The plaintiffs have detected the odor of the petroleum products at their homes, but the evidence is not at all conclusive, or even compelling, that the smells they sensed did not arise from the gasoline, kerosene and fuel oil that had spilled over and spread upon the ground in the proximity of the tanks. There is no sufficient proof that the gases that escape through the vents of the tanks continuously through warm weather are sufficiently voluminous and pungent to surcharge or imbue the atmosphere to make it nauseous and sickening at a distance as far away as the homes of the plaintiffs, beyond the Stoneburner residence. The odor is not comparable with that coming from a garbage disposal plant, like the nuisance considered in Nicoll v. President Trustees of Village of Ossining ( 128 Misc. 848). As to Stoneburner's house, however, which is only sixteen feet from the nearest tank, the testimony is that if the windows and doors on the south side of the house are open in warm weather there is an ever-present smell of petroleum products in the house, and that these smells and odors come from the tank vents. With the wind in the right direction it is probable that the gases emanating from the vents of the four tanks nearest the street, two of which are directly opposite the Stoneburner house and only fourteen feet away, are carried into the Stoneburner house if the windows and doors on that side of the house are open. I do not think that the small amount of fumes coming from the vents of the other tanks seriously affect the comfort of the occupants of the Stoneburner residence. The tanks could have been constructed underground, although the expense would be much greater. They could have been placed along the southerly line of defendants' lot and farther back from the street, in which event the nearest tank would have been fifty feet away from the Stoneburner house. The defendants brought the nuisance to the plaintiff Stoneburner. His home was there when defendants erected the tanks.
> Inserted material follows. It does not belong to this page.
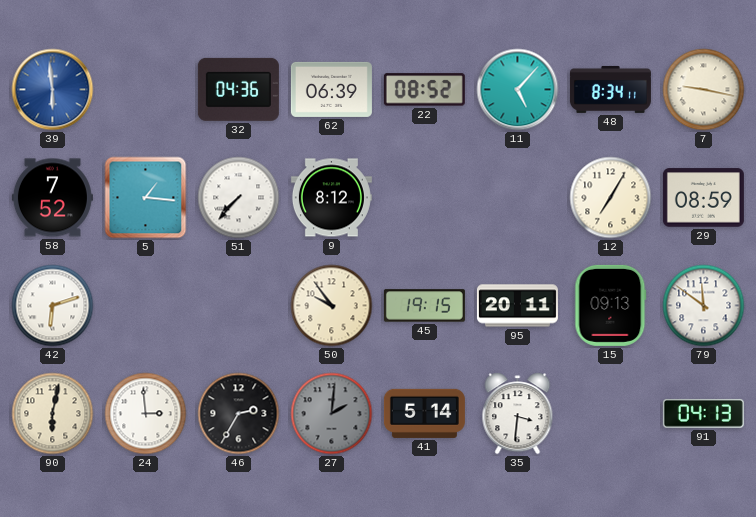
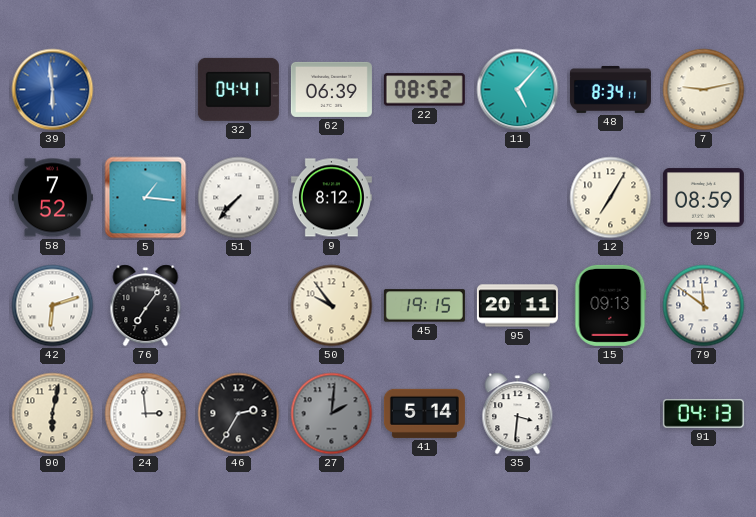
32: 04:36 -> 04:41
7: 9:17 -> 9:13
76: none -> 7:06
He made no protest, however, against the erection of the first tanks in 1927, and experiencing for several months whatever bad effects came from them, he made no objection when the additional tanks were built in 1928.
In connection with defendants' right to operate a lawful business upon its property, if operated in a reasonable manner to prevent injury to its neighbor, it should be considered that there is bound to be in most communities some slight odor of gasoline and oil, for petroleum products are in general use and a necessity in modern life. Gasoline and oil filling stations are ubiquitous. Most homes have garages and many residences oil-burning furnaces.
The O-Gas-Co. Sales Corporation is in control of the property and responsible for the nuisance. It cannot escape liability because it has rented some of the tanks to another. I believe that the material injury suffered by the plaintiff Stoneburner, or the other plaintiffs if their homes are affected, will be remedied by enjoining the defendant O-Gas-Co. Sales Corporation from using the four tanks nearest the Stoneburner house, as now constructed with vents, for the storage of petroleum products during the warm weather period extending from May first to October first. Decision accordingly, with costs to plaintiffs.